_Task instructions_:
An exact copy of every entry is required, minus the pictures.

*** Opening of Records to process ***

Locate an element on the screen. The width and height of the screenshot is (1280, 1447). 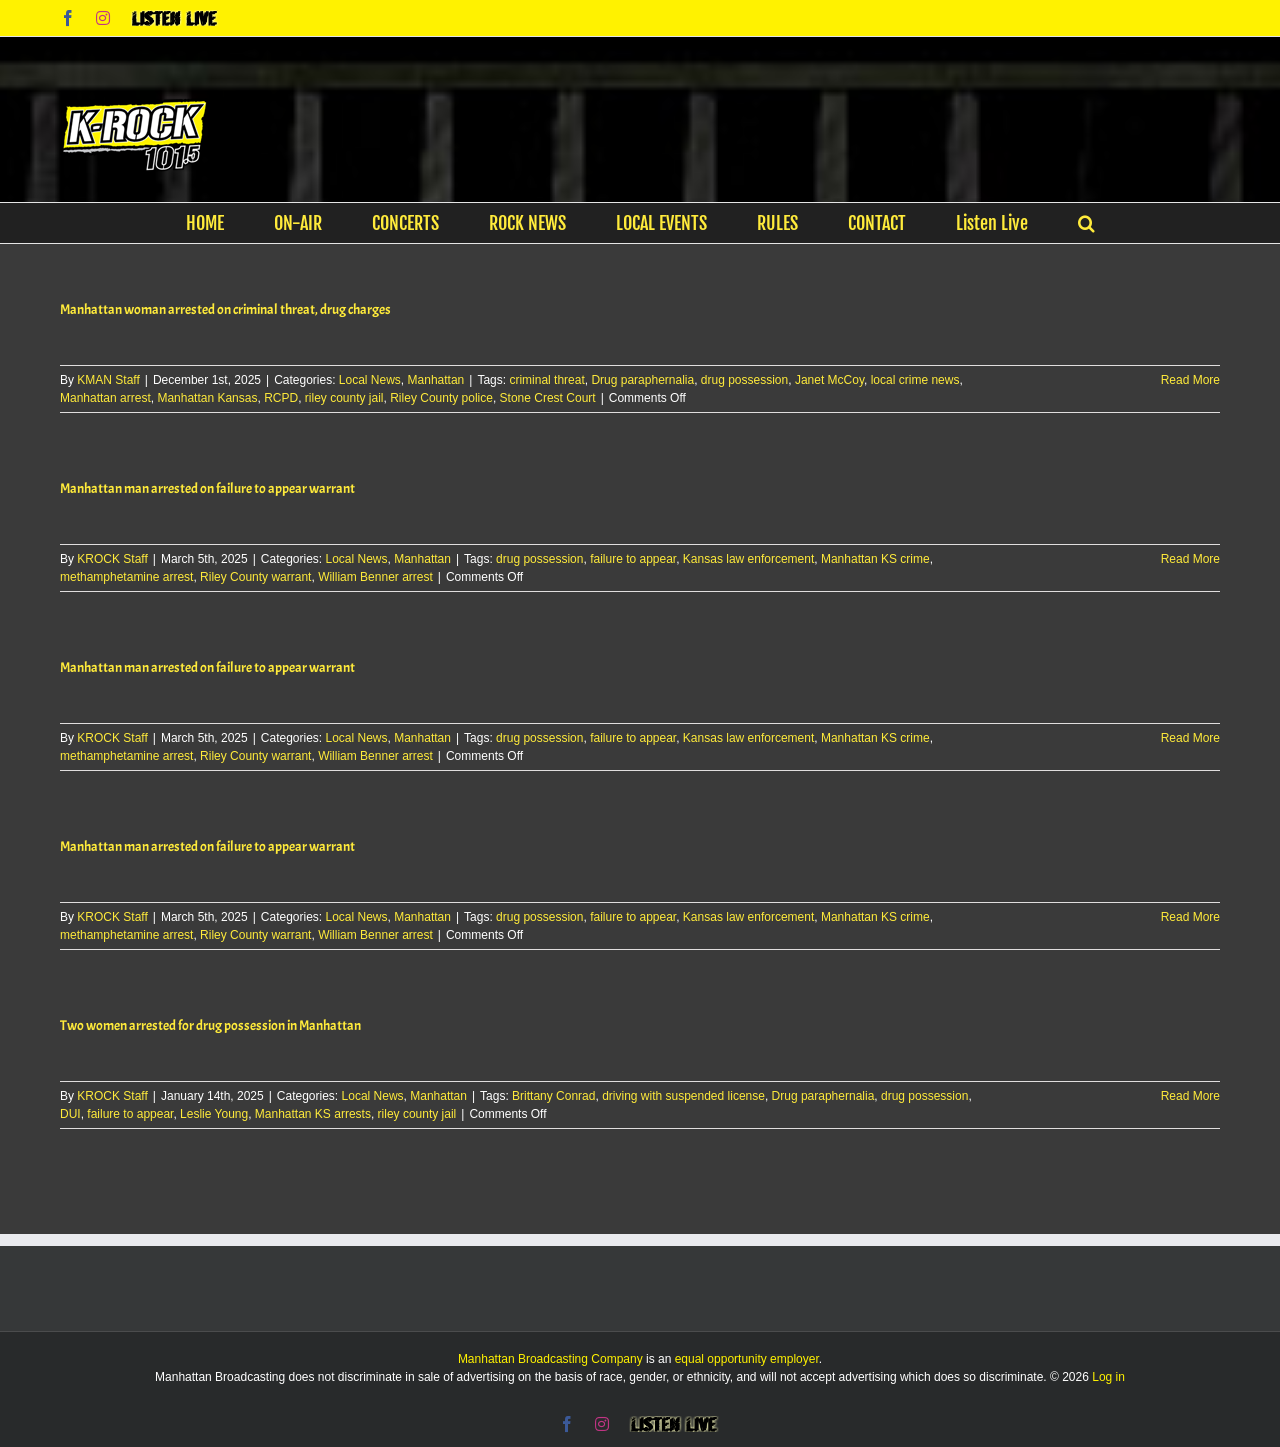
Riley County police is located at coordinates (441, 398).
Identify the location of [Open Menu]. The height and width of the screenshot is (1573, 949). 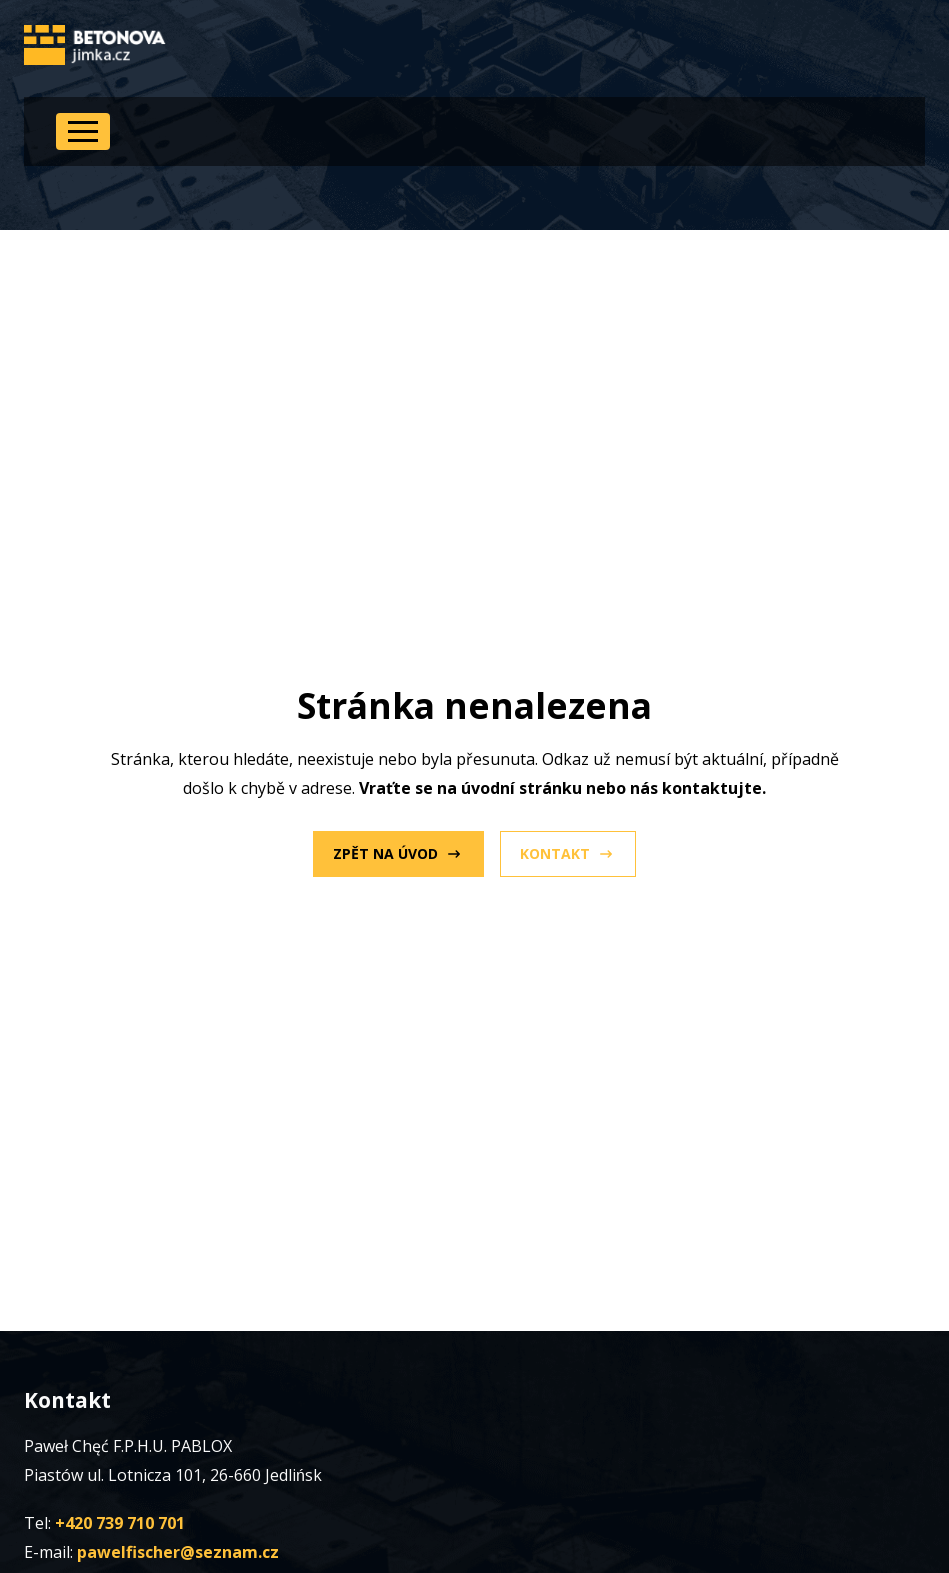
(83, 131).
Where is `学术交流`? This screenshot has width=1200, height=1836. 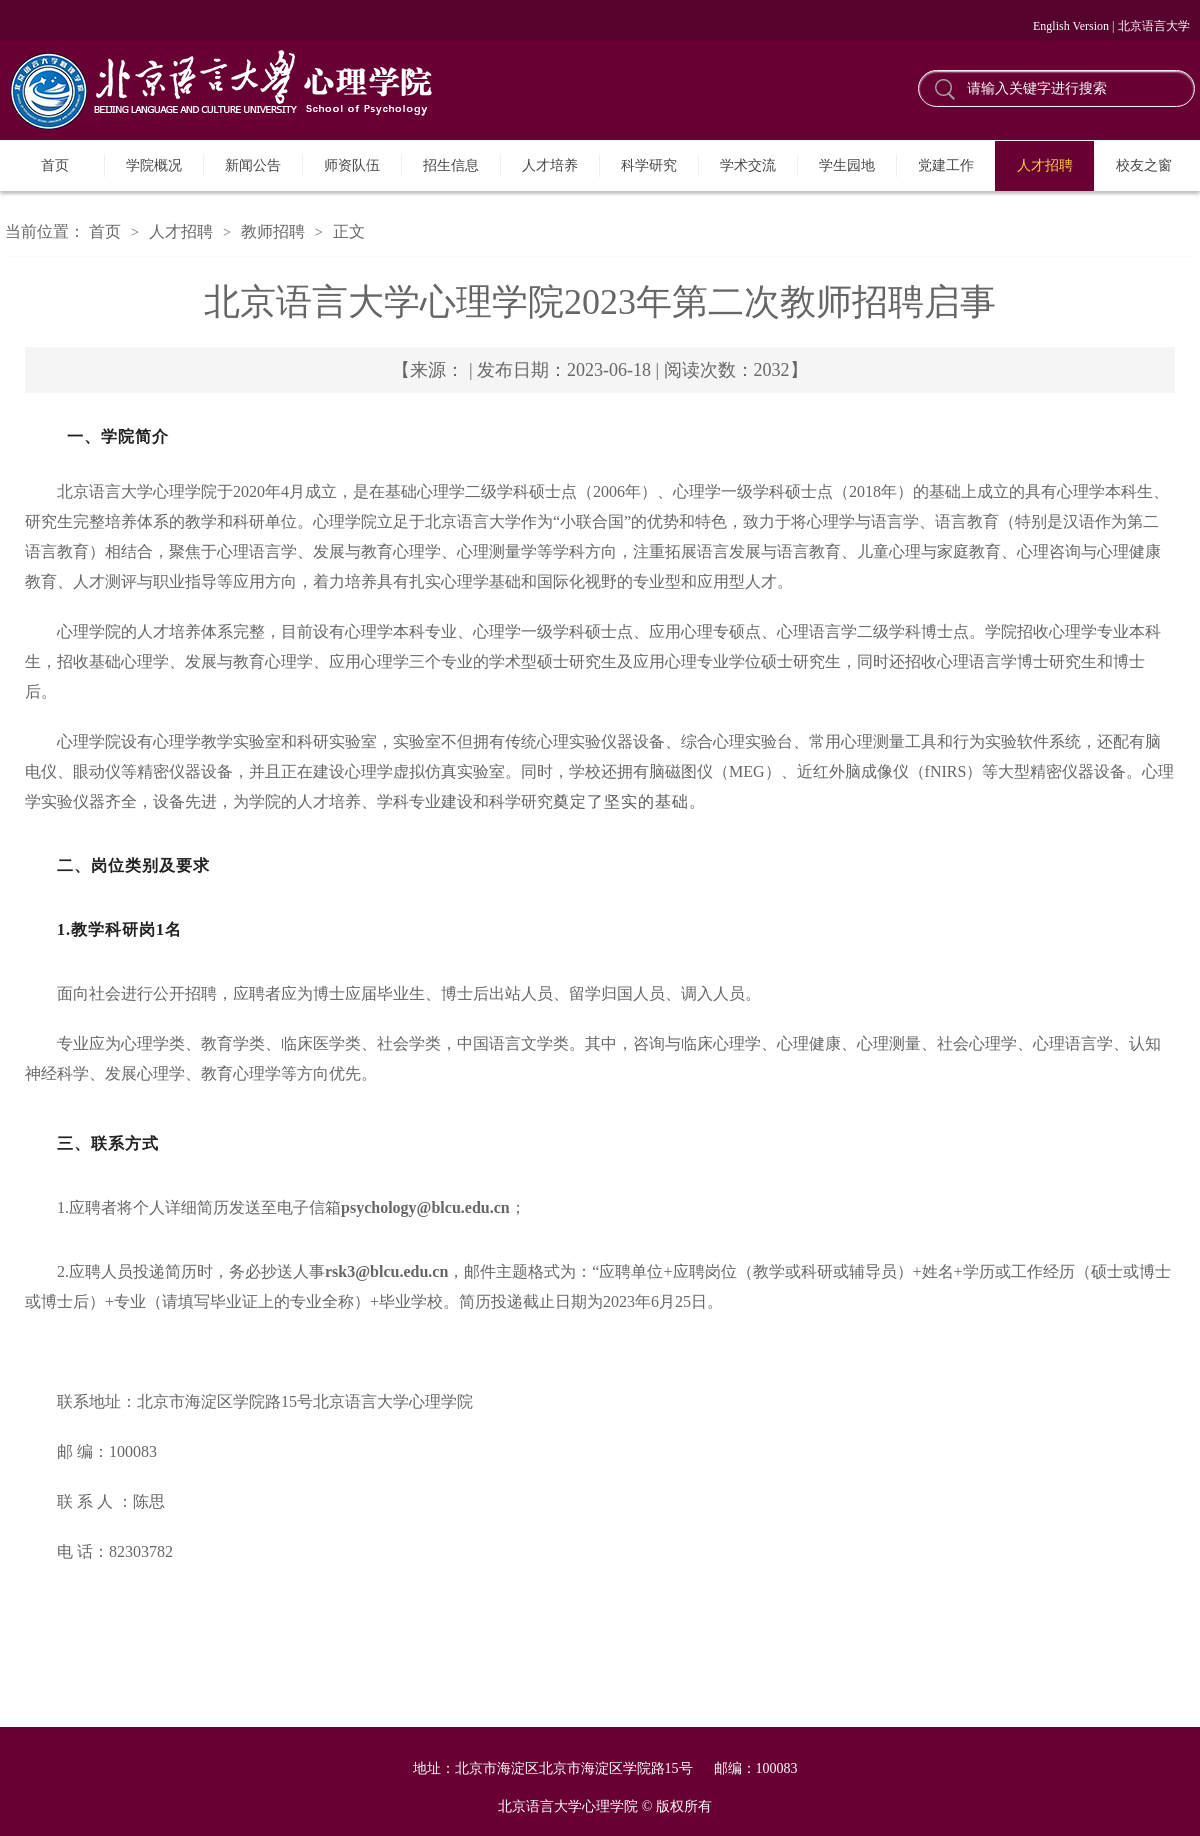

*** Close of Records to process ***

_Task result_:
Locate an element on the screen. The width and height of the screenshot is (1280, 1447). 
Riley County police is located at coordinates (441, 398).
Identify the location of [Open Menu]. The height and width of the screenshot is (1573, 949). 
(83, 131).
Where is `学术交流`? This screenshot has width=1200, height=1836. 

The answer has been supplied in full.